### Provided records
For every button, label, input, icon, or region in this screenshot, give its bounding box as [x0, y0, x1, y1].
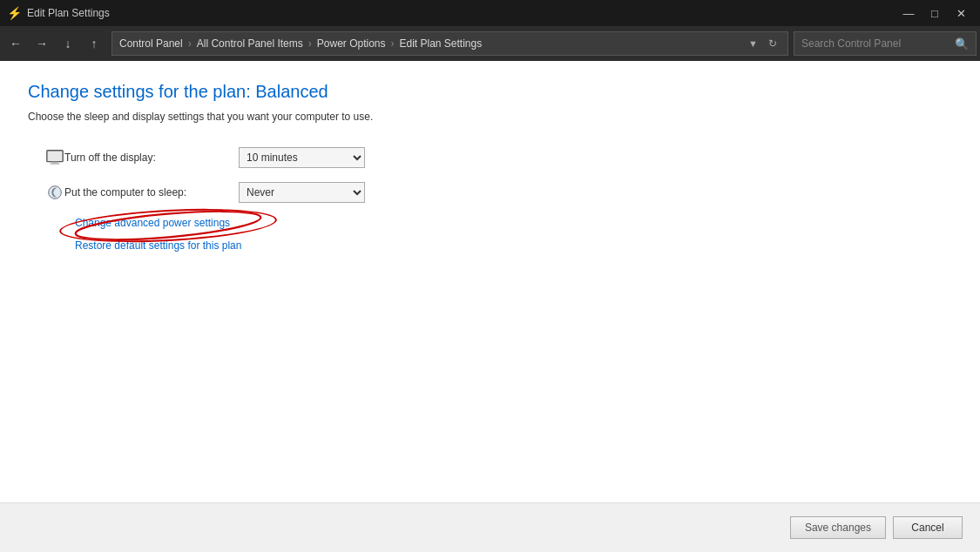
- display-setting-label: Turn off the display:: [64, 151, 239, 164]
- page-subtext: Choose the sleep and display settings th…: [28, 111, 952, 123]
- dropdown-button[interactable]: ↓: [56, 31, 80, 56]
- back-button[interactable]: ←: [3, 31, 28, 56]
- content-area: Change settings for the plan: Balanced C…: [0, 61, 980, 552]
- search-box: 🔍: [794, 31, 977, 56]
- title-bar: ⚡ Edit Plan Settings — □ ✕: [0, 0, 980, 26]
- window-title: Edit Plan Settings: [27, 7, 110, 19]
- page-heading: Change settings for the plan: Balanced: [28, 82, 952, 102]
- up-button[interactable]: ↑: [82, 31, 106, 56]
- monitor-icon: [45, 148, 64, 167]
- search-icon[interactable]: 🔍: [955, 37, 969, 50]
- sleep-setting-row: Put the computer to sleep: 1 minute 2 mi…: [28, 182, 952, 203]
- sleep-setting-select[interactable]: 1 minute 2 minutes 3 minutes 5 minutes 1…: [239, 182, 365, 203]
- search-input[interactable]: [801, 37, 950, 50]
- app-icon: ⚡: [7, 6, 22, 20]
- sleep-icon: [45, 183, 64, 202]
- action-bar: Save changes Cancel: [0, 503, 980, 552]
- svg-rect-2: [51, 163, 60, 164]
- breadcrumb-allitems[interactable]: All Control Panel Items: [197, 37, 303, 50]
- restore-defaults-link[interactable]: Restore default settings for this plan: [75, 239, 241, 252]
- forward-button[interactable]: →: [30, 31, 54, 56]
- breadcrumb-editplan[interactable]: Edit Plan Settings: [399, 37, 482, 50]
- main-content: Change settings for the plan: Balanced C…: [0, 61, 980, 503]
- refresh-button[interactable]: ↻: [765, 36, 781, 51]
- display-setting-select[interactable]: 1 minute 2 minutes 3 minutes 5 minutes 1…: [239, 147, 365, 168]
- window-controls: — □ ✕: [896, 1, 973, 25]
- address-bar: Control Panel › All Control Panel Items …: [112, 31, 788, 56]
- breadcrumb-controlpanel[interactable]: Control Panel: [119, 37, 183, 50]
- advanced-link-wrapper: Change advanced power settings: [75, 217, 230, 234]
- address-dropdown-arrow[interactable]: ▼: [745, 37, 761, 50]
- display-setting-row: Turn off the display: 1 minute 2 minutes…: [28, 147, 952, 168]
- restore-button[interactable]: □: [923, 1, 947, 25]
- sleep-setting-label: Put the computer to sleep:: [64, 186, 239, 199]
- svg-rect-0: [47, 151, 63, 162]
- advanced-settings-link[interactable]: Change advanced power settings: [75, 217, 230, 229]
- cancel-button[interactable]: Cancel: [893, 516, 963, 539]
- navigation-bar: ← → ↓ ↑ Control Panel › All Control Pane…: [0, 26, 980, 61]
- svg-rect-1: [51, 162, 57, 164]
- links-section: Change advanced power settings Restore d…: [28, 217, 952, 252]
- save-changes-button[interactable]: Save changes: [790, 516, 886, 539]
- close-button[interactable]: ✕: [949, 1, 973, 25]
- minimize-button[interactable]: —: [896, 1, 921, 25]
- breadcrumb-poweroptions[interactable]: Power Options: [317, 37, 386, 50]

### Exercise description
Every line from the data above that contains "rect" must appear in the answer.

### Written response
- svg-rect-2: [51, 163, 60, 164]
- svg-rect-0: [47, 151, 63, 162]
- svg-rect-1: [51, 162, 57, 164]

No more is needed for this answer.